Ricardo Martinelli defeated the ruling party candidate
A conservative supermarket tycoon has won Panama's presidential election, reversing a recent trend of left-wing victories in Latin America.
Ricardo Martinelli had 61%, while the ruling party's Balbina Herrera was on 37%, with most of the votes counted.
Correspondents say voters seemed to warm to Mr Martinelli's message that he was the right man to steer Panama through the global economic crisis.
He will also oversee a $5bn (£3.3bn) expansion of the Panama Canal.
"The tribunal considers you the undisputed winner of this presidential contest," the head of the electoral tribunal told Mr Martinelli in a telephone call broadcast live on television and radio.
Mr Martinelli, the candidate of a right-wing alliance led by his Democratic Change (CD) party, said he would work for a national unity government because that was what the country was calling for.
Born 11 March 1952
Business degree from University of Arkansas
Owns Super 99 - Panama's biggest supermarket chain
Other businesses include: banking, agricultural, media
1994 - 1996: Head of Social Security
1999 - 2003: Chairman of Panama Canal Authority board, Minister for Canal Affairs
"Tomorrow we will all be Panamanians and we will change this country so that it has a good health system, good education, good transportation and good security," he said in his victory speech.

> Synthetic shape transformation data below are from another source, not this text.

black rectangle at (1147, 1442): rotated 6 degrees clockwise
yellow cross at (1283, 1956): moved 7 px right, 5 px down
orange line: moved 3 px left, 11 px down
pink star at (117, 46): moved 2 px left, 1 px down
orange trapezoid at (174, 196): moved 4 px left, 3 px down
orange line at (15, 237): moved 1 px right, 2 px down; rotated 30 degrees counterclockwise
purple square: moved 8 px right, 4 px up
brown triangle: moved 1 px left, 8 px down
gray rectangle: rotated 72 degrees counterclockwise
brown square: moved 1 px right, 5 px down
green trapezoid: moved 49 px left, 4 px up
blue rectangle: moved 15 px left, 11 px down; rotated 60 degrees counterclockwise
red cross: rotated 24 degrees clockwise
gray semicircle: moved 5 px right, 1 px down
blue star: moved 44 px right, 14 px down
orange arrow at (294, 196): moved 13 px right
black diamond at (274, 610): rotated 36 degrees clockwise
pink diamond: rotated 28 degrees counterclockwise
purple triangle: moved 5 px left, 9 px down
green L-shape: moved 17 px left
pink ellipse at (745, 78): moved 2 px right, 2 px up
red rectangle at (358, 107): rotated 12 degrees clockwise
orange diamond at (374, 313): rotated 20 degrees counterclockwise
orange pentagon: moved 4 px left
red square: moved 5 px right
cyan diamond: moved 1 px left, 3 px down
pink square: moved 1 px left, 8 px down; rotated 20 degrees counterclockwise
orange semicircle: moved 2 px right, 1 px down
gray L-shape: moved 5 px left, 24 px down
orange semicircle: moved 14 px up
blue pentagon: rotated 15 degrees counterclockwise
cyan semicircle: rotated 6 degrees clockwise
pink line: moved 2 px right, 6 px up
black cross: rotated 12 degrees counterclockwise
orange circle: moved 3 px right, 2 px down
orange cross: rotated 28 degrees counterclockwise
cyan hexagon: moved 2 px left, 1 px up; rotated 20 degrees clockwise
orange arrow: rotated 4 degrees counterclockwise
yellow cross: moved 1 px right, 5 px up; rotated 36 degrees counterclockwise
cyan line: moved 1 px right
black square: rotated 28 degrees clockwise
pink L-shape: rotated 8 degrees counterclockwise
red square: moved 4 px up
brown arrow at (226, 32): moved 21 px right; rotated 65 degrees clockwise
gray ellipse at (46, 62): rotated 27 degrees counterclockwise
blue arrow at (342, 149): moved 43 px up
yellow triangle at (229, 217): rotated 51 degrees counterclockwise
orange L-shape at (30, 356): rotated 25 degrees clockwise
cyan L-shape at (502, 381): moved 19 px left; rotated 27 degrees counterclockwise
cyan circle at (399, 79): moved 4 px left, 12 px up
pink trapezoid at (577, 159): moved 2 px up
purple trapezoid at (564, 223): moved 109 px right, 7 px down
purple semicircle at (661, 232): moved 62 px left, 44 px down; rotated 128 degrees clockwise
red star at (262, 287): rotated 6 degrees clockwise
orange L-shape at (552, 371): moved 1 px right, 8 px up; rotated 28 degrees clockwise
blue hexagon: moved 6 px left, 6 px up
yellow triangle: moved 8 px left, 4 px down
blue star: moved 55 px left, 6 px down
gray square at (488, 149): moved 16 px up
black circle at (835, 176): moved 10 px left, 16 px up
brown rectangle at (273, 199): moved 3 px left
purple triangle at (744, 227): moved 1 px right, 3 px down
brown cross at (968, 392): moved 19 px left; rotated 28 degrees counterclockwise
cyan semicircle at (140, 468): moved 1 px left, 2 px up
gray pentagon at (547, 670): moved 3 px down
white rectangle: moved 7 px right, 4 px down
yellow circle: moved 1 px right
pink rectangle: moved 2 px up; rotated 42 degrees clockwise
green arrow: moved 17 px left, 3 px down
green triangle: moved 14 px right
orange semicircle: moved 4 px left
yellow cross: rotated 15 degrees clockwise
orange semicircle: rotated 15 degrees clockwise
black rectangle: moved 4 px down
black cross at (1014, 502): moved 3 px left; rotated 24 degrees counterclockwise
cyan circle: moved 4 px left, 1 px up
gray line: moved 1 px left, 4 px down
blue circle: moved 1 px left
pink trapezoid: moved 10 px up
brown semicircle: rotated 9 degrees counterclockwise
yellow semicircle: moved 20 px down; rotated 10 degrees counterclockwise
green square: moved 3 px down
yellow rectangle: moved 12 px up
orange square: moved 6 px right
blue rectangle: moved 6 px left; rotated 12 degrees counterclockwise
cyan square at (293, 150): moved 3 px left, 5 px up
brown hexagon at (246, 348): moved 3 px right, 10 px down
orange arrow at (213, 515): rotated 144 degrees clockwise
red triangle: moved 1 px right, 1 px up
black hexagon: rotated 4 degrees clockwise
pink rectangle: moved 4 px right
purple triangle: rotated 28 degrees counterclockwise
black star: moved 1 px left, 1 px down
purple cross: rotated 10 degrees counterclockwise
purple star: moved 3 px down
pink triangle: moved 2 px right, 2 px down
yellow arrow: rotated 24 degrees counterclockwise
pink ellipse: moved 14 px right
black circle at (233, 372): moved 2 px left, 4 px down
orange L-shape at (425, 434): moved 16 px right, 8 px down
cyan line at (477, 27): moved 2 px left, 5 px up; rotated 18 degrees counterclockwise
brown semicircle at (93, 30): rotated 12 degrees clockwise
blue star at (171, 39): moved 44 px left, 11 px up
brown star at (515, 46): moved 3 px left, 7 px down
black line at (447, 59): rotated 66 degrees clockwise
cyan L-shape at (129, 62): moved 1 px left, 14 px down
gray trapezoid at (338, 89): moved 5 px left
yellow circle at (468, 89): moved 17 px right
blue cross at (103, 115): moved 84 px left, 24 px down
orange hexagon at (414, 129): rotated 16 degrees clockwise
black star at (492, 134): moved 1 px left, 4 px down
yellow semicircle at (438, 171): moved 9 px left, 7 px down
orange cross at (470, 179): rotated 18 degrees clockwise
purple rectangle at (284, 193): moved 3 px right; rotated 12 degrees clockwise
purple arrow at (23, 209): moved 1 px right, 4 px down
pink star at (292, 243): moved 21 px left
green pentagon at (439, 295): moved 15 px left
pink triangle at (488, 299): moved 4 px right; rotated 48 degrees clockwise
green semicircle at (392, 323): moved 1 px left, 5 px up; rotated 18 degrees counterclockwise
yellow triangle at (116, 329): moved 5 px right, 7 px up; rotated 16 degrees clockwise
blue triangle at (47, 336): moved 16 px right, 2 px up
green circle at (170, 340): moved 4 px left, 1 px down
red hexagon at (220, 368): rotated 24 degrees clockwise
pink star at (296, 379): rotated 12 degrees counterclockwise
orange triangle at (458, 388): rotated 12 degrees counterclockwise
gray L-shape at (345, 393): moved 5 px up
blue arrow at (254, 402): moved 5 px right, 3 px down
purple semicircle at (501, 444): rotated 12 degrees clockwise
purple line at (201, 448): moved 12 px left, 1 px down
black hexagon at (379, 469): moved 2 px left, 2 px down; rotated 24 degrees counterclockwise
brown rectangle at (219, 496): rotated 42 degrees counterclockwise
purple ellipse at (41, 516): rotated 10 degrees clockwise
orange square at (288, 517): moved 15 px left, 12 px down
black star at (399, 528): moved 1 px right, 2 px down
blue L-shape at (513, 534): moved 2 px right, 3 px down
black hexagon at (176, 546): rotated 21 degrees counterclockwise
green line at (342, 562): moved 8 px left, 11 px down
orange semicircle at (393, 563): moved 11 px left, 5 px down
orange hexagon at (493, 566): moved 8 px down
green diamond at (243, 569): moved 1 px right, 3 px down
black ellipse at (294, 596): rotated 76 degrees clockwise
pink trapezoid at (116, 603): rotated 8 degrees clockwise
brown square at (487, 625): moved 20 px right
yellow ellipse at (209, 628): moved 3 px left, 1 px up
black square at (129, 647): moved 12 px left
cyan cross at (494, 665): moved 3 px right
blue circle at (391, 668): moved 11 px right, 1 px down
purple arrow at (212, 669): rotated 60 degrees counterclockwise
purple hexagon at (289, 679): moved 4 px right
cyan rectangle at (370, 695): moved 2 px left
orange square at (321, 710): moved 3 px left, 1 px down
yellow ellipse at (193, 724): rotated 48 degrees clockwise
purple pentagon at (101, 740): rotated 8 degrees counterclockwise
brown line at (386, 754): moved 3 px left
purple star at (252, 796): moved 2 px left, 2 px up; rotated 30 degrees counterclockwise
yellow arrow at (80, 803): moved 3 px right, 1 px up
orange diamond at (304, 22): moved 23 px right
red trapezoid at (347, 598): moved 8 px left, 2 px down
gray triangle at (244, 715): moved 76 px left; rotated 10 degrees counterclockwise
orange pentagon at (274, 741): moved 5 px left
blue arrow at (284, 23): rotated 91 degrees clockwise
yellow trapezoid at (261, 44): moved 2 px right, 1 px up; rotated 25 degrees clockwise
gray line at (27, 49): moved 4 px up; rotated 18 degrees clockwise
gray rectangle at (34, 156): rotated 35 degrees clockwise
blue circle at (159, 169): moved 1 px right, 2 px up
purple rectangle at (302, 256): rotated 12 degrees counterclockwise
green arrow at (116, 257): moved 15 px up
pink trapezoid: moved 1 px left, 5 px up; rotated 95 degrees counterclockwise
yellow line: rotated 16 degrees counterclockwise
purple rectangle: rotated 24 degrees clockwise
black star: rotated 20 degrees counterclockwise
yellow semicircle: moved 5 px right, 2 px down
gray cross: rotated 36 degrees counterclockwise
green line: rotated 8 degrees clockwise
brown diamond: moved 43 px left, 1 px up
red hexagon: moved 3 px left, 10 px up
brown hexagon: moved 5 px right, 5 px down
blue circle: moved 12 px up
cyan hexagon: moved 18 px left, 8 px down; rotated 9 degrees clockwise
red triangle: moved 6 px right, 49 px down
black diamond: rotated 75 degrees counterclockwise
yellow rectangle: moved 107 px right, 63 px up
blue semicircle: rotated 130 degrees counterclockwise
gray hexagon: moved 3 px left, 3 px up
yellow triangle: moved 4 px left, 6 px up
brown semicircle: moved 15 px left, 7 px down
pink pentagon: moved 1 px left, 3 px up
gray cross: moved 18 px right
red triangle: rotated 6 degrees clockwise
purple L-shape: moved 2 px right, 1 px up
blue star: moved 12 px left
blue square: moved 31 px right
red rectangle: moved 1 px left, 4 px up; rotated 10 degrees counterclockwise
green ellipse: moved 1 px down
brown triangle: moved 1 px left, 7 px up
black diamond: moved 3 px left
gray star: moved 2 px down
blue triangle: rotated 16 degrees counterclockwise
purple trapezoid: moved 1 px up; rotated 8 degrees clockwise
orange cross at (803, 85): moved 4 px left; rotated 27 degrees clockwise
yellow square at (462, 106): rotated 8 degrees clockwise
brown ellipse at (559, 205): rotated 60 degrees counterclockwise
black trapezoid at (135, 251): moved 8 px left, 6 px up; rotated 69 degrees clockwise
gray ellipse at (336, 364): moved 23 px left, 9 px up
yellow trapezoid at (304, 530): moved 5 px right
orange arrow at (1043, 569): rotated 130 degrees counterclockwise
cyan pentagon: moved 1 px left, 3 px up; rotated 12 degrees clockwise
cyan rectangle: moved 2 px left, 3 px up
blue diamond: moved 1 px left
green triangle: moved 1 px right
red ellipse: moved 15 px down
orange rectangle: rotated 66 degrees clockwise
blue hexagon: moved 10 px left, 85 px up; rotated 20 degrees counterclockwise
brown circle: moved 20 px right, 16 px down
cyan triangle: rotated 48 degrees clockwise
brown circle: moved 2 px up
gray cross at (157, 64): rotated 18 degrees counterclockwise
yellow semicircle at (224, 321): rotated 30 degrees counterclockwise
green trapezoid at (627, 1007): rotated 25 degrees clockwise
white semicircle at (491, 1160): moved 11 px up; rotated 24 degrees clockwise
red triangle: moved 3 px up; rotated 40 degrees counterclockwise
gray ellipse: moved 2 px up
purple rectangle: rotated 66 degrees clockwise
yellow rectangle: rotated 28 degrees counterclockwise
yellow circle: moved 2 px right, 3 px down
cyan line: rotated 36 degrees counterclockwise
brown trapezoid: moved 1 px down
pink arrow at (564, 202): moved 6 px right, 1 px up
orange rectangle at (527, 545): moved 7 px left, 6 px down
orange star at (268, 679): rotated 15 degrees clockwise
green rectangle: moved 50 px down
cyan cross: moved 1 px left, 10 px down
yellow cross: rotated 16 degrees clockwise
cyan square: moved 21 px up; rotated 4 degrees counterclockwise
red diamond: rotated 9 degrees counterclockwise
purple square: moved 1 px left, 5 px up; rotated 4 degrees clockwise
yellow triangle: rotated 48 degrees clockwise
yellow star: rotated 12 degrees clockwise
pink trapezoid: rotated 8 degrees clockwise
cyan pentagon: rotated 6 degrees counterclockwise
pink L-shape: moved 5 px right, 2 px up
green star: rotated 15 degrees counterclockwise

"We can't continue to have a country where 40% of Panamanians are poor."
Panama has enjoyed buoyant economic growth in recent years, averaging some 8.5%, but this is forecast to slow considerably this year as the global downturn affects the crucial trade link of the Panama Canal.
Panama receives a little under one-third of its tax revenues from the canal, but through traffic has been declining significantly.
Mr Martinelli, who is set to take office on 1 July, will also oversee the expansion of the canal approved and set in motion by the current President Martin Torrijos.
The expansion programme, scheduled to be competed in 2014, aims to increase the canal's capacity, making it big enough for supertankers and the largest container ships.
Five years ago when Mr Martinelli stood for president he only gained around 5% of the vote.
But the BBC's Will Grant, reporting from the region, says this time around he appeared more in touch with the concerns of poor Panamanians by promising to clamp down on political corruption and get tough on violent crime.
Voters were clearly impressed by the conservative candidate's business acumen and his bitter criticism of the current government, our correspondent adds, but amid the difficult economic situation, Mr Martinelli may be granted a very short honeymoon period in office.
Presidents in Panama are elected for a single, five-year term.